As Mrs. Buzzell did not possess the legal capacity to make this contract, the plaintiffs, however innocent, cannot enforce it against her. 1 Pars. Notes and Bills. 276, 277. Burley v. Russell, 10 N.H. 184. Concealment, fraud, or falsehood as to her relation to the contract, cannot confer capacity on her so as to entitle the plaintiffs to an action against her on the contract. Lowell v. Daniels, 2 Gray 161. For false representations and fraud a party may be subjected to punishment and to damages in a proper form of action, and legal incapacity to make a contract would not necessarily be a bar to the action. Fitts v. Hall, 9 N.H. 441. At common law a married woman is not estopped by her covenants, and she cannot by her own act enlarge her capacity to bind her separate estate. Palmer v. Cross, 1 Sm. M. (Miss.) 48; Jackson v. Vanderheyden, 17 Johns. 167. Her disqualification as a party to *Page 193 a contract prevents the application of an estoppel; otherwise it could be said that though she cannot make a contract because of her incapacity, when she attempts to make one by fraud or misrepresentation, legal ability is in some way conferred by estoppel; that is, she is not qualified to make a contract for herself, but is liable on one that she unsuccessfully tries to make. Keen v. Coleman, 39 Penn. St. 299; Lowell v. Daniels, 2 Gray 161, 169; Burley v. Russell, 10 N.H. 184. In cases of torts she may be estopped to deny that her representations are true; but in such cases her legal incapacity to bind herself by contract is not denied or qualified, and is not material as a ground of defence. Big. Est. 488, 490; Liverpool Adelphi Loan Association v. Fairhurst, 9 Ex. 422.
Although the acceptor of a bill or the maker of a note is estopped to say that the drawer and payee, or indorser, is an infant or a married woman, it does not follow that the infant or the married woman would be estopped to plead their incapacity. The maker of a negotiable note warrants that the payee has authority and capacity to transfer the title by indorsement; and if the payee happens to be a married woman, he makes the same warranty as to her capacity; but her disability to make a contract is not his disability to make the warranty.
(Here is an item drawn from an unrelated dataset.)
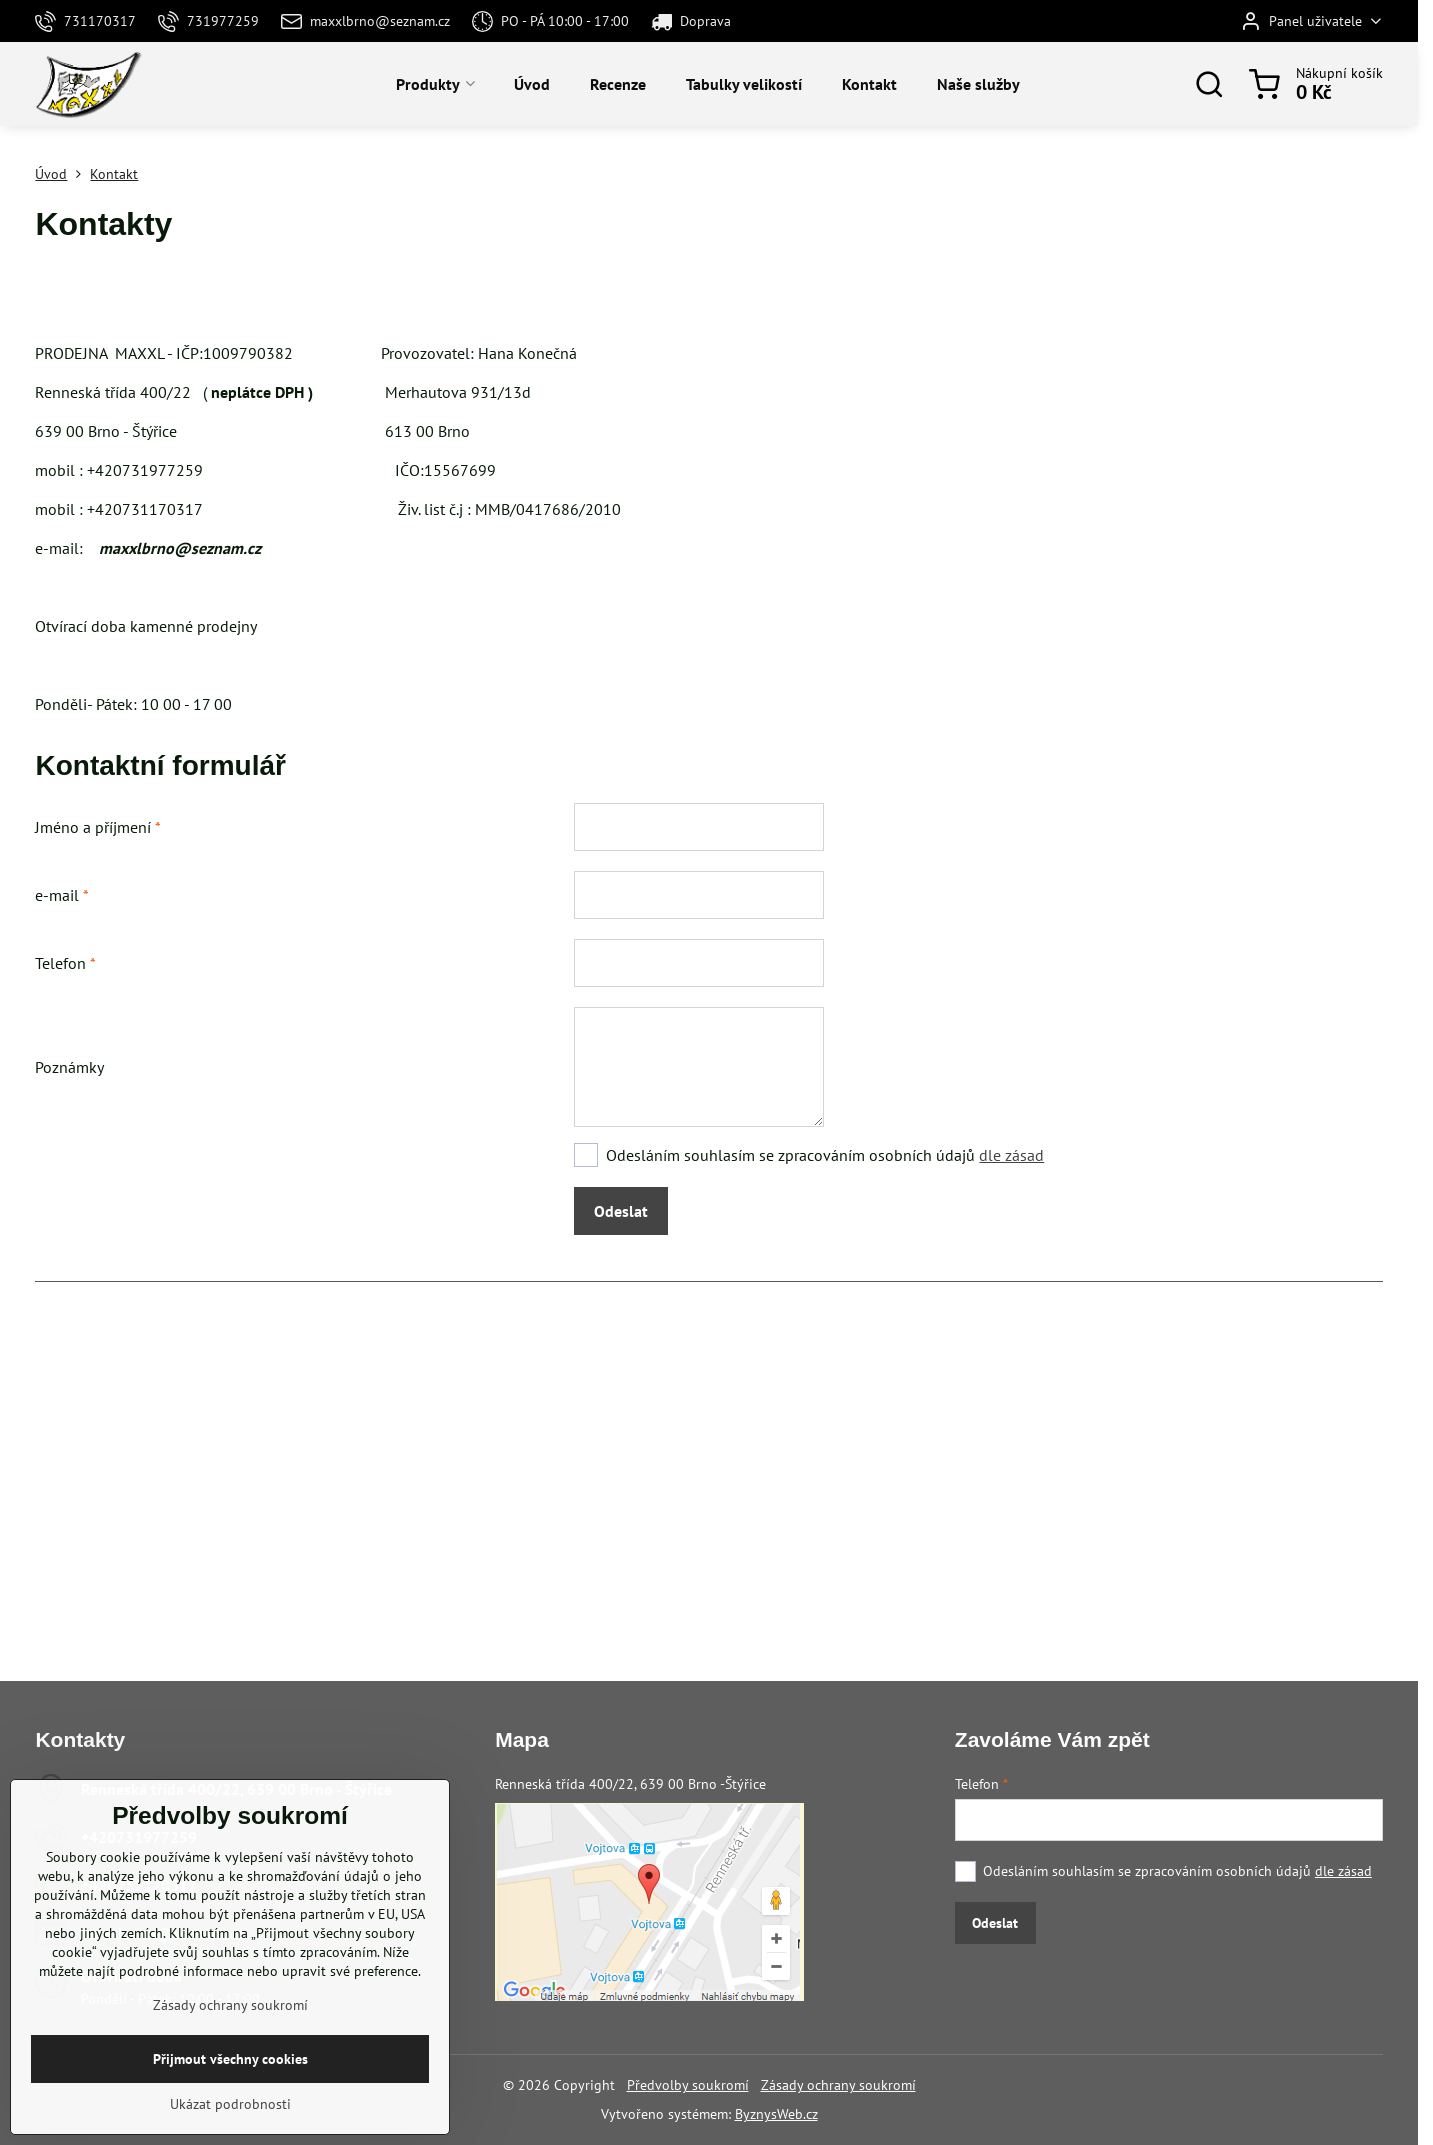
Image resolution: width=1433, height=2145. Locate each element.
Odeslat (621, 1211)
Therefore, in an action on the note, while he would be bound by his warranty of her capacity to make the indorsement, she would not be bound, because at common law she is not a competent Party to the contract. Sto. Prom. Notes, s. 87; Byles Bills 64; George v. Cutting, 46 N.H. 130; Drayton v. Dale, 2 B. C. 293; Taylor v. Croker, 4 Esp. 187.
Judgment on the verdict.
CLARK, J., did not sit: the others concurred.